In February 1999, I went to Isabela to compete in the National Schools Press Conference, a competition for high school journalists. Since I had examinations at school at the end of the week, I had to cut my stint short. Having nobody to talk to on the way home, (I was with my school paper adviser who I didn’t get along with), I slept all the way from Isabela to Cubao, a total of 12 hrs straight!

…I spent in the hospital

6 days, from October 15-20, 2007, because of Dengue Fever. It was the first (and hopefully the only) time that I got confined in the hospital. Other than having blood taken from me thrice a day, I found it a pleasant experience as a whole.

…I was absent from work

Two weeks! I still wasn’t completely recovered when I got out of the hospital, so I took my sweet time using this as an excuse (a valid one, nevertheless). I spent the week going out with my friends and catching up on things I wasn’t able to do when I was ill.

…I spent at work

I did a couple of double shifts in Etelecare. First one was 11pm-5pm and the next was 10pm-4pm. It’s not something I will recommend to anyone though.
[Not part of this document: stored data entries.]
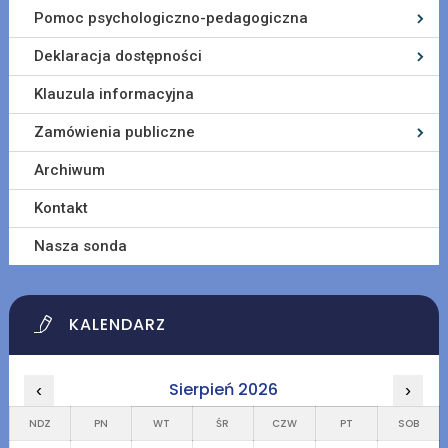
Pomoc psychologiczno-pedagogiczna
Deklaracja dostępności
Klauzula informacyjna
Zamówienia publiczne
Archiwum
Kontakt
Nasza sonda
KALENDARZ
Sierpień 2026
‹
›
NDZ
PN
WT
ŚR
CZW
PT
SOB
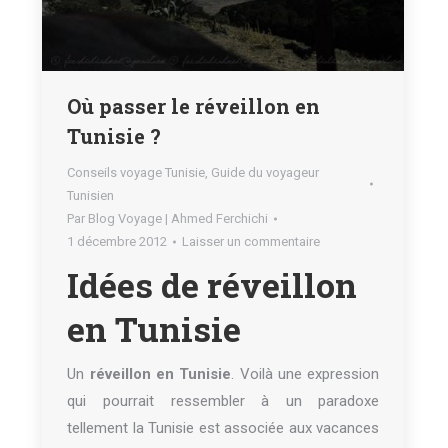
Où passer le réveillon en
Tunisie ?
Conseils voyage Tunisie
,
Guide du voyageur
Tunisien
Par
Blog Voyage | Ahmed Ferchichi
1 décembre 2012
Laisser un commentaire
Idées de réveillon
en Tunisie
Un
réveillon en Tunisie
. Voilà une expression
qui pourrait ressembler à un paradoxe
tellement la Tunisie est associée aux vacances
…I spent on an examination

I guess the right answer for this would be my four-hour UPCAT back in July 1999. I dozed off, got excited, went hungry but didn’t eat (I couldn’t open my pack of Oreo cookies as the noise might distract other examinees. I am so naïve. Hehe!) before it was all over. My reward? A billiards game with my classmates after the exams.

…I spent on a speaking engagement

In October 2007, I committed to being the guest speaker at the KADIWA monthly meeting in Pasig. Unfortunately, I fell ill with Dengue Fever, so I had to beg off at the last minute. I rescheduled my stint to November, so on that day, I discussed two topics, one for each month. It took me almost an hour before I was able to end it. Got a little carried away, I guess. Hehe!

…I was shown on TV

Back in December 2006, I competed in Game KNB? Unfortunately, I lost to Matet de Leon in the Final Round, not having known much of Sharon Cuneta movies. It was disappointing, but very fun and exciting. I hope to go back there. Hehe!
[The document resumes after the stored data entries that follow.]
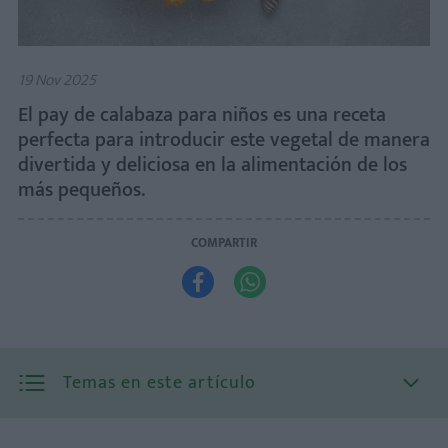
19 Nov 2025
El pay de calabaza para niños es una receta
perfecta para introducir este vegetal de manera
divertida y deliciosa en la alimentación de los
más pequeños.
COMPARTIR


Temas en este artículo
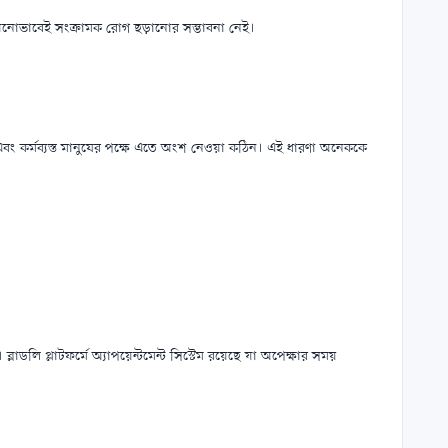
লে কোনোভাবেই সংক্রামক রোগ ছড়ানোর সম্ভাবনা নেই।
ে এবং কর্মব্যস্ত মানুষের পক্ষে এতে অংশ নেওয়া কঠিন। এই ধারণা অনেককে
 ব্লাডলি প্লাটফর্মে অ্যাপয়েন্টমেন্ট সিস্টেম রয়েছে যা অপেক্ষার সময়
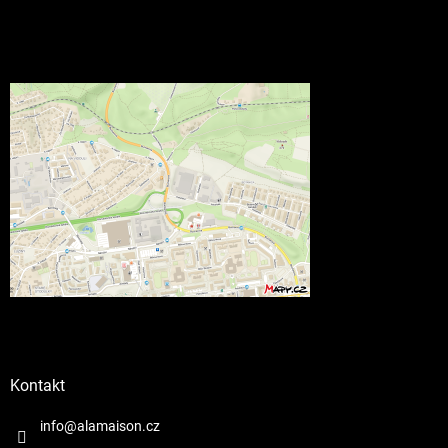
Kontakt
info@alamaison.cz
…it took me to go down from a building

I don’t remember how long it took, but taking the stairs from 22nd floor down definitely is much slower than riding on the elevator.

…I spent on the gym

I spent one hour running and cycling, one and a half hours lifting weights, another hour in the sauna and half an hour in the shower. Four hours of heaven. Hehe!

…I spent online

I’ve done a few instances of 14 hours straight when I had to man my shop alone. It’s not a great experience, though.

…I spent in the bathroom

90 minutes! Not out of vanity, though. I fell asleep while sitting on the toilet. Hehe!

…I sat through a meeting

April 2000, the first District Caucus I ever attended. It started at 9 am, then we took our lunch, and to my surprise, we had to go back. It ended at 4 pm, with me seriously reconsidering if I was going back the following week. I’m glad I did!

Friday, December 19, 2008

Look who's talking now...

I remember posting the following words in my Multiply site a few months back, “Here I will store my thoughts, emotions and experiences, more out of my own need than for others’ satisfaction”. That was really my intent when I started this blog, to build a storage place of noteworthy ideas and memories, so that whenever I feel the need to look back at some important stages of my life, I’ll be able to recall the moment as vividly as possible.


I must admit that somehow, I also dreamed (actually, I still do) that my blog will be known among blog readers, that it will be read avidly by people other than my friends. I also hoped that by chance, this will pave the way for me to pursue a professional writing career.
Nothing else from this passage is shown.